Then another main point of concern is the policy of the blue check mark that users may mistakenly identify as a sign of authoritativeness of the account, but instead, it can just be bought. And so, it is not really a way of identifying the authoritative content on the platform. Then another point was the absence of searchable and reliable tools that allows to query the other repository that is required by Article 39 of the DSA, so the repository that should allow users to search and identify which kind of target groups are used for online advertising.
Then the last point concerned basically the fact that X denied access to data as per Article 40(12), so the access to public data through the API. Then this request for information prompted the start of the proceedings of infringement that actually, in the case of X, followed these main topics. So there is, in this case, one-to-one correspondence between the topics highlighted in this press release and the topics that then the full Commission decision that is available as a legal document is considered.
So also the Commission decision goes through these five main topics and also the outcomes, the preliminary outcomes, of the investigation that have been released in the summer of last year focus on these areas. So the dark patterns, in particular the blue check mark, the advertising transparency, and the data access for researchers. While for the other two points, the investigation continues, so the points more related to content moderation and complaint handling.
In their findings, the Commission actually argued that they found the infringements of the DSA for these three areas. In particular, they argued that X designs and operates its blue check mark in a way that the deceives users, because anyone can subscribe to obtain the verified status.

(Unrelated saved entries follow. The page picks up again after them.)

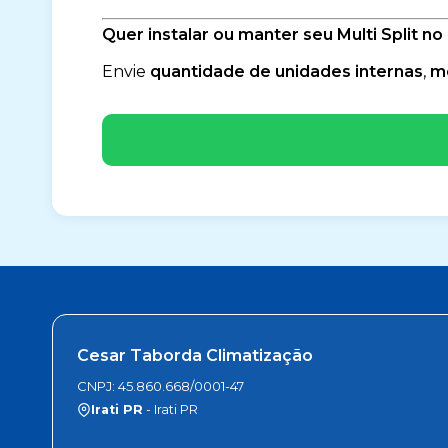
Quer instalar ou manter seu Multi Split
Envie
quantidade de unidades internas
,
mo
Cesar Taborda Climatização
CNPJ: 45.860.668/0001-47
Irati PR
- Irati PR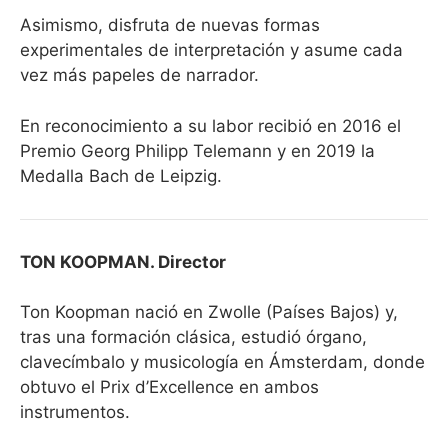
Asimismo, disfruta de nuevas formas
experimentales de interpretación y asume cada
vez más papeles de narrador.
En reconocimiento a su labor recibió en 2016 el
Premio Georg Philipp Telemann y en 2019 la
Medalla Bach de Leipzig.
TON KOOPMAN. Director
Ton Koopman nació en Zwolle (Países Bajos) y,
tras una formación clásica, estudió órgano,
clavecímbalo y musicología en Ámsterdam, donde
obtuvo el Prix d’Excellence en ambos
instrumentos.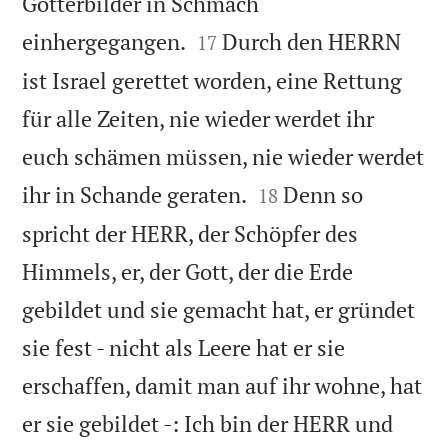
Götterbilder in Schmach


einhergegangen.
Durch den HERRN
17
ist Israel gerettet worden, eine Rettung
für alle Zeiten, nie wieder werdet ihr
euch schämen müssen, nie wieder werdet


ihr in Schande geraten.
Denn so
18
spricht der HERR, der Schöpfer des
Himmels, er, der Gott, der die Erde
gebildet und sie gemacht hat, er gründet
sie fest - nicht als Leere hat er sie
erschaffen, damit man auf ihr wohne, hat
er sie gebildet -: Ich bin der HERR und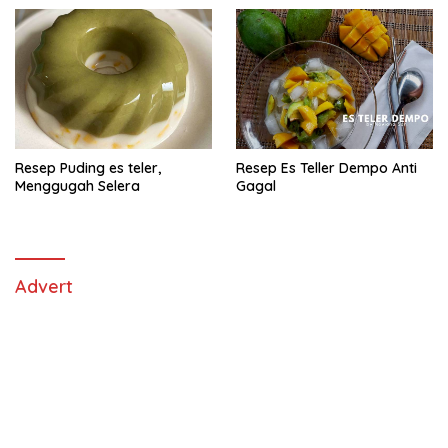
Resep Puding es teler,
Resep Es Teller Dempo Anti
Menggugah Selera
Gagal
Advert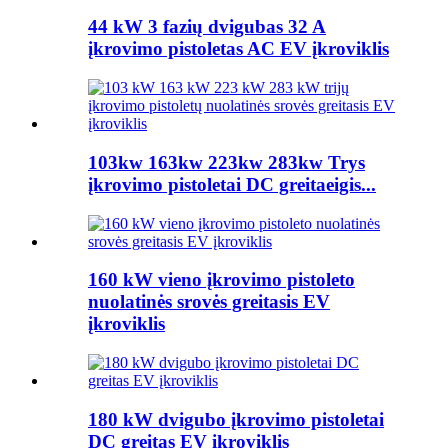
44 kW 3 fazių dvigubas 32 A
įkrovimo pistoletas AC EV įkroviklis
103kw 163kw 223kw 283kw Trys
įkrovimo pistoletai DC greitaeigis...
160 kW vieno įkrovimo pistoleto
nuolatinės srovės greitasis EV
įkroviklis
180 kW dvigubo įkrovimo pistoletai
DC greitas EV įkroviklis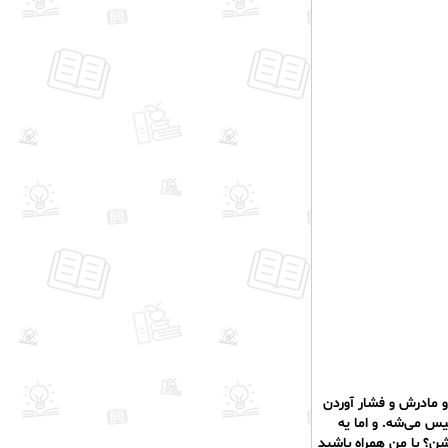
و مادرش و فشار آوردن
یس می‌شه. و اما یه
ن؟ با من همراه باشید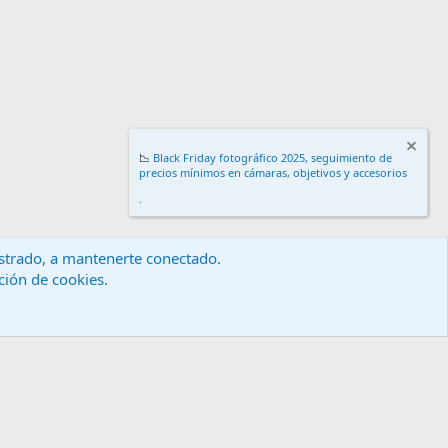
📉
Black Friday fotográfico 2025, seguimiento de
precios mínimos en cámaras, objetivos y accesorios
.
gistrado, a mantenerte conectado.
ación de cookies.
érminos y reglas
Política de privacidad
Ayuda
Inicio
R
S
S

Secondly, X does not comply with the required transparency on advertising as it does not provide a searchable and reliable advertisement repository. So it does not allow users to supervise the emerging risks of advertising. Then it fails to provide access to its public data to researchers in line with the Article 40(12) of the DSA.

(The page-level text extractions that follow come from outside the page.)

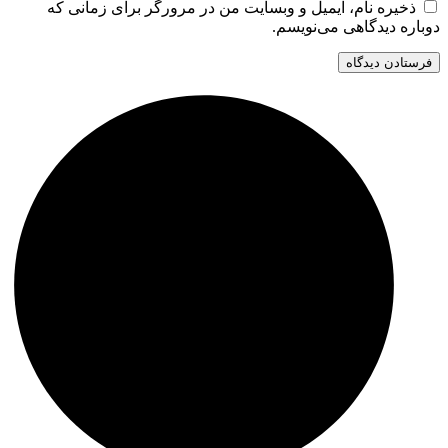
ذخیره نام، ایمیل و وبسایت من در مرورگر برای زمانی که
دوباره دیدگاهی می‌نویسم.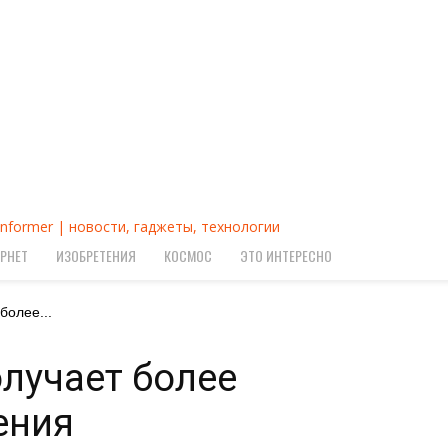
Informer | новости, гаджеты, технологии
РНЕТ
ИЗОБРЕТЕНИЯ
КОСМОС
ЭТО ИНТЕРЕСНО
более...
олучает более
ения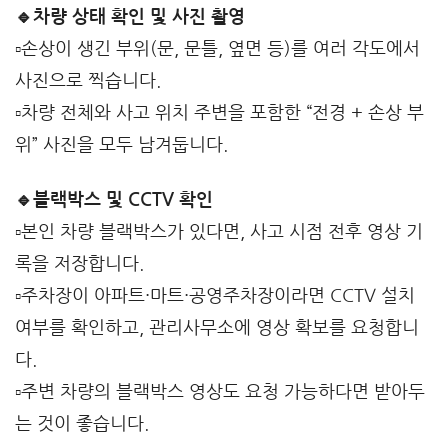
🔹차량 상태 확인 및 사진 촬영
▫️손상이 생긴 부위(문, 문틀, 옆면 등)를 여러 각도에서
사진으로 찍습니다.
▫️차량 전체와 사고 위치 주변을 포함한 “전경 + 손상 부
위” 사진을 모두 남겨둡니다.
🔹블랙박스 및 CCTV 확인
▫️본인 차량 블랙박스가 있다면, 사고 시점 전후 영상 기
록을 저장합니다.
▫️주차장이 아파트·마트·공영주차장이라면 CCTV 설치
여부를 확인하고, 관리사무소에 영상 확보를 요청합니
다.
▫️주변 차량의 블랙박스 영상도 요청 가능하다면 받아두
는 것이 좋습니다.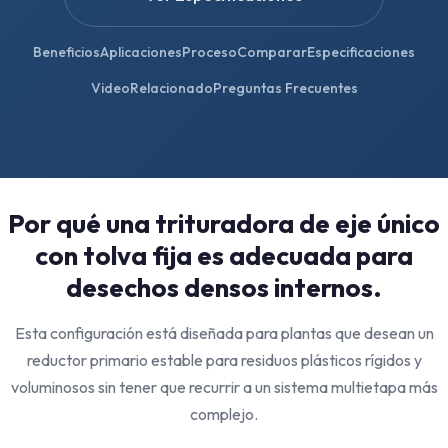
Beneficios
Aplicaciones
Proceso
Comparar
Especificaciones
Video
Relacionado
Preguntas Frecuentes
Por qué una trituradora de eje único
con tolva fija es adecuada para
desechos densos internos.
Esta configuración está diseñada para plantas que desean un
reductor primario estable para residuos plásticos rígidos y
voluminosos sin tener que recurrir a un sistema multietapa más
complejo.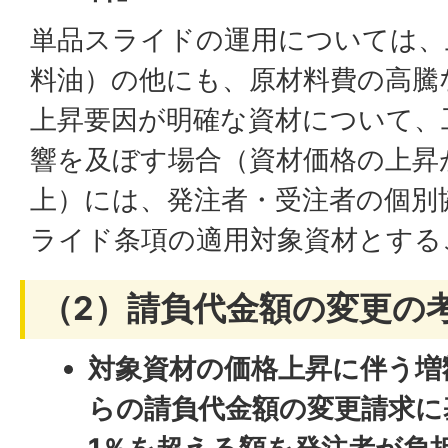
単品スライドの運用については、
料油）の他にも、原材料費の高騰
上昇要因が明確な資材について、
響を及ぼす場合（資材価格の上昇
上）には、発注者・受注者の個別
ライド条項の適用対象資材とする
（2）請負代金額の変更の
対象資材の価格上昇に伴う増
らの請負代金額の変更請求に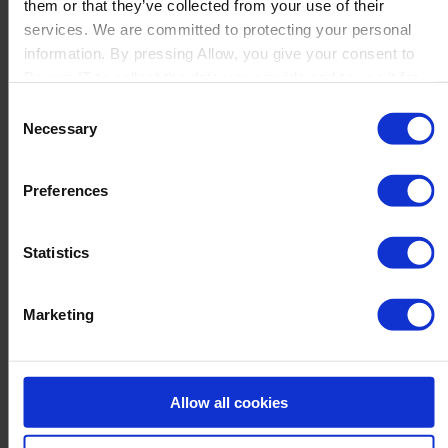
them or that they’ve collected from your use of their
services. We are committed to protecting your personal
information. By pressing Allow, you give your consent to
Boyum IT to collect the data you provide and to use it for
personalized advertising tailored to your interests. You can
Consent
withdraw your consent at any time
Necessary
Selection
Preferences
Statistics
Bienestar físico
Marketing
Allow all cookies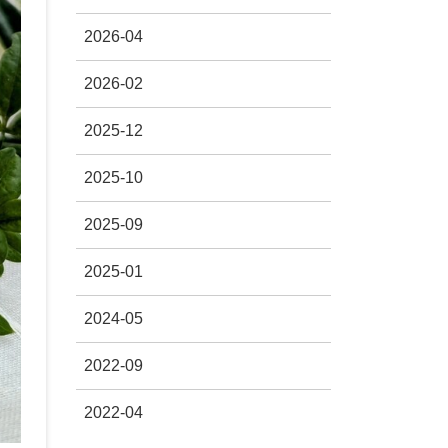
2026-04
2026-02
2025-12
2025-10
2025-09
2025-01
2024-05
2022-09
2022-04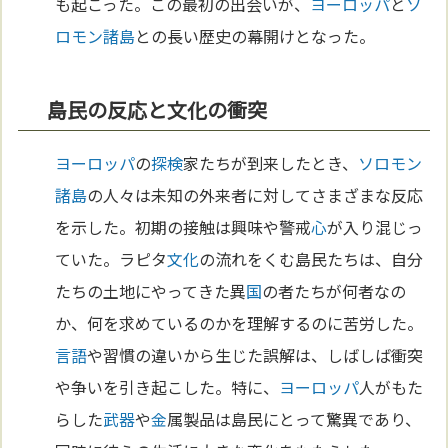
も起こった。この最初の出会いが、
ヨーロッパ
と
ソ
ロモン諸島
との長い歴史の幕開けとなった。
島民の反応と文化の衝突
ヨーロッパ
の
探検
家たちが到来したとき、
ソロモン
諸島
の人々は未知の外来者に対してさまざまな反応
を示した。初期の接触は興味や警戒
心
が入り混じっ
ていた。ラピタ
文化
の流れをくむ島民たちは、自分
たちの土地にやってきた異
国
の者たちが何者なの
か、何を求めているのかを理解するのに苦労した。
言語
や習慣の違いから生じた誤解は、しばしば衝突
や争いを引き起こした。特に、
ヨーロッパ
人がもた
らした
武器
や
金
属製品は島民にとって驚異であり、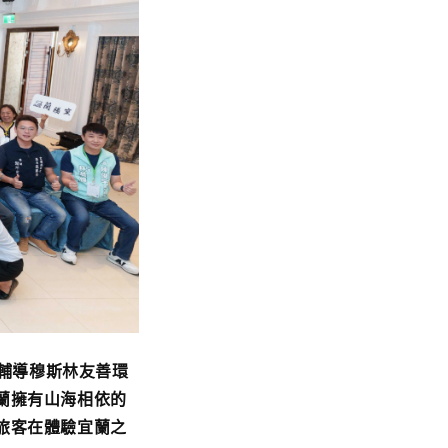
輔導穆斯林友善環
蘭擁有山海相依的
旅客在體驗宜蘭之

To recap, there is a close connection between the request for information, the initiation of proceedings, and the preliminary findings, especially for the three areas mentioned: dark patterns, advertising transparency, and data access. I think this sums up my case study.
Ramsha Jahangir:
Thanks so much for that very comprehensive recap, Matteo. Moving up to the role of DSCs very closely, could you tell us a little bit about the role of different actors within DSA and how that contributes to transparency around the enforcement of this regulation?
Jacob van de Kerkhof:
Absolutely. I think while the Commission is taking this from this stage in DSA enforcement, as it should, regarding its competence towards VLOPs, there is a lot happening on a national level as well. The European Digital Rights Advocacy Group has a great database online in which you can check all the complaints that are already filed with national digital service coordinators, and that allows you to see what's going on.
Because of the competency structure in the DSA, much of those complaints land with the Irish immediate permission. So they'll have to do all the information requests and perhaps even issue some of the fines that could come out of noncompliance within DSA.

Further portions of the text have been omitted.